The GB virus B (GBV-B) is a Flavivirus that causes acute hepatitis in a number of New World primates. The GBV-B is phylogenetically closely related to the hepatitis C virus (HCV) (Karayiannis & McGarvey, 1995; Erker et al., 1998; Muerhoff et al., 1995). The two viruses share similar genomic structure and organisation (Muerhoff et al., 1995) and have 28% amino acid similarity in their polyproteins (Beames et al., 2001). Because of this similarity it has been suggested that GBV-B may be used as a tool for testing antiviral compounds that may be effective against HCV (Beames et al., 2000), and this possibility has recently been confirmed using HCV NS3 protease inhibitors (Bright et al., 2004).

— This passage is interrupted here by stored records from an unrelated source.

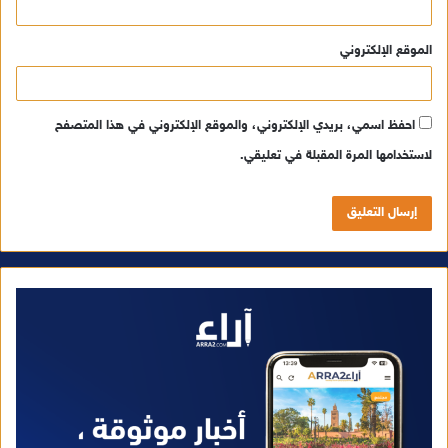
الموقع الإلكتروني
احفظ اسمي، بريدي الإلكتروني، والموقع الإلكتروني في هذا المتصفح
لاستخدامها المرة المقبلة في تعليقي.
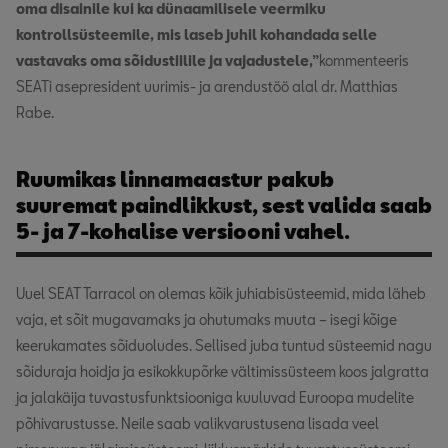
oma disainile kui ka dünaamilisele veermiku
kontrollsüsteemile, mis laseb juhil kohandada selle
vastavaks oma sõidustiilile ja vajadustele,”
kommenteeris
SEATi asepresident uurimis- ja arendustöö alal dr. Matthias
Rabe.
Ruumikas linnamaastur pakub
suuremat paindlikkust, sest valida saab
5- ja 7-kohalise versiooni vahel.
Uuel SEAT Tarracol on olemas kõik juhiabisüsteemid, mida läheb
vaja, et sõit mugavamaks ja ohutumaks muuta – isegi kõige
keerukamates sõiduoludes. Sellised juba tuntud süsteemid nagu
sõiduraja hoidja ja esikokkupõrke vältimissüsteem koos jalgratta
ja jalakäija tuvastusfunktsiooniga kuuluvad Euroopa mudelite
põhivarustusse. Neile saab valikvarustusena lisada veel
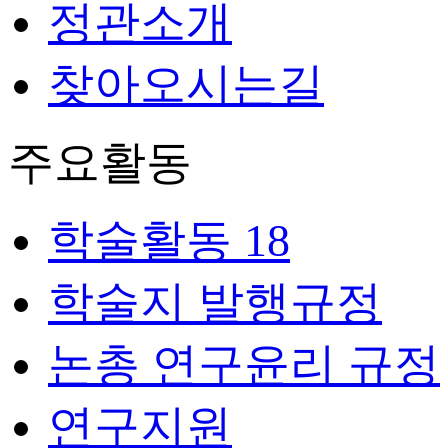
정관소개
찾아오시는길
주요활동
학술활동
18
학술지 발행규정
논총 연구윤리 규정
연구지원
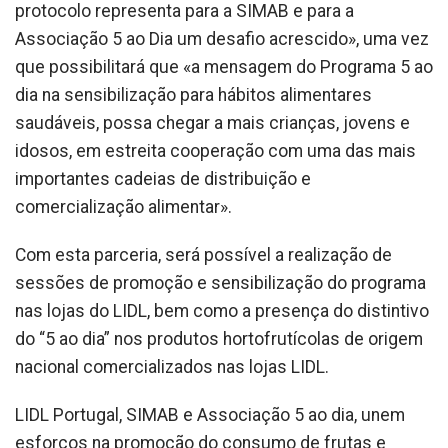
protocolo representa para a SIMAB e para a
Associação 5 ao Dia um desafio acrescido», uma vez
que possibilitará que «a mensagem do Programa 5 ao
dia na sensibilização para hábitos alimentares
saudáveis, possa chegar a mais crianças, jovens e
idosos, em estreita cooperação com uma das mais
importantes cadeias de distribuição e
comercialização alimentar».
Com esta parceria, será possível a realização de
sessões de promoção e sensibilização do programa
nas lojas do LIDL, bem como a presença do distintivo
do “5 ao dia” nos produtos hortofrutícolas de origem
nacional comercializados nas lojas LIDL.
LIDL Portugal, SIMAB e Associação 5 ao dia, unem
esforços na promoção do consumo de frutas e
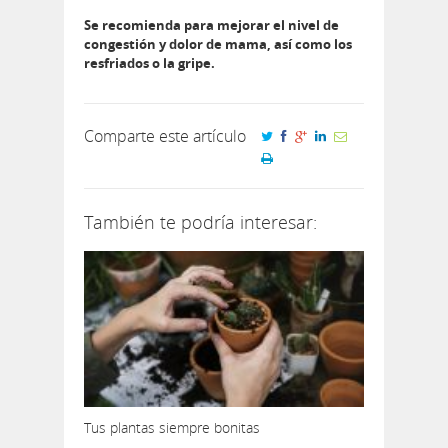
Se recomienda para mejorar el nivel de
congestión y dolor de mama, así como los
resfriados o la gripe.
Comparte este artículo
También te podría interesar:
Tus plantas siempre bonitas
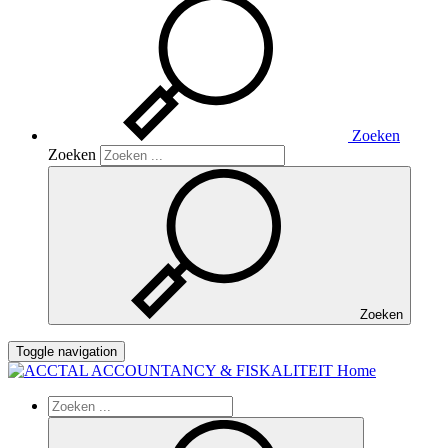
Zoeken
Zoeken
Zoeken
Toggle navigation
Home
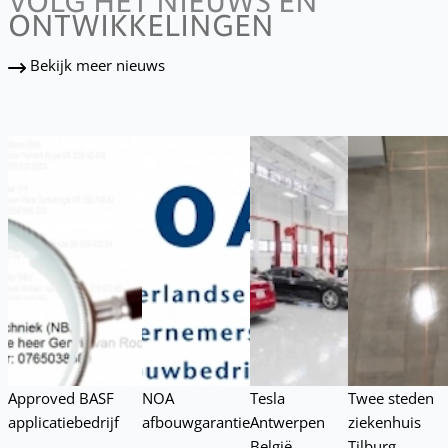
VOLG HET NIEUWS EN
ONTWIKKELINGEN
Bekijk meer nieuws
Approved BASF
NOA
Tesla
Twee steden
applicatiebedrijf
afbouwgarantie
Antwerpen
ziekenhuis
België
Tilburg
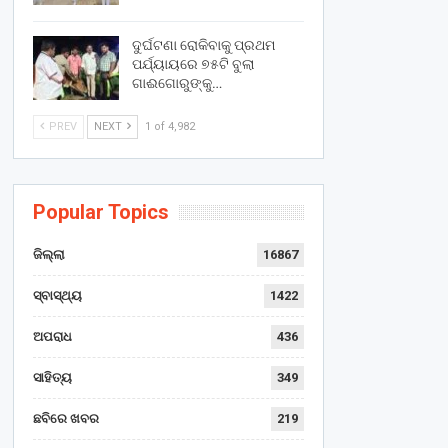
ଦୁର୍ଘଟଣା ରୋକିବାକୁ ପ୍ରଥମ
ପର୍ଯ୍ୟାୟରେ ୭୫ଟି ବୁଲା
ଗାଈଗୋରୁଙ୍କୁ…
PREV
NEXT
1 of 4,982
Popular Topics
ଜିଲ୍ଲା
16867
ସ୍ବାସ୍ଥ୍ୟ
1422
ଅପରାଧ
436
ସାହିତ୍ୟ
349
ଛବିରେ ଖବର
219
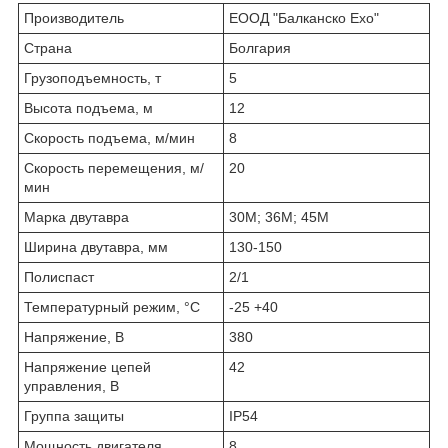
Производитель
ЕООД "Балканско Ехо"
Страна
Болгария
Грузоподъемность, т
5
Высота подъема, м
12
Скорость подъема, м/мин
8
Скорость перемещения, м/
20
мин
Марка двутавра
30М; 36М; 45М
Ширина двутавра, мм
130-150
Полиспаст
2/1
Температурный режим, °С
-25 +40
Напряжение, В
380
Напряжение цепей
42
управления, В
Группа защиты
IP54
Мощность двигателя
8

GBV-B encodes a protein p13 (Ghibaudo et al., 2004) that shares sequence similarity to the HCV p7 protein. The HCV p7 protein has been shown to form ion channels that are blocked by amantadine, a long alkyl chain imino sugar derivative, and hexamethylene amiloride (Griffin et al., 2003; Pavlovic et al., 2003; Premkumar et al., 2004). P13 of GBV-B is a polytopic membrane protein of 119 amino acid residues and has four hydrophobic regions that could span a lipid membrane. TM3 and TM4 of p13 share homologies with the two predicted transmembrane regions of p7 and may be functionally equivalent to the region of p7 which forms ion channels. To test the hypothesis that p13 can form an ion channel like p7, peptides corresponding to the TM1/TM2 (p13-N) and TM3/TM4 region of p13 (p13-C) were synthesised and tested for channel activity. We found that both the peptides form cation-selective ion channels in artificial lipid bilayers. The p13-C channels were blocked with 10 μM amantadine (Premkumar et al., 2006). However, the channels formed by p13-N were not blocked by the same concentration of amantadine, suggesting that perhaps the amantadine binding site of the p13 is in the C-terminus of the protein.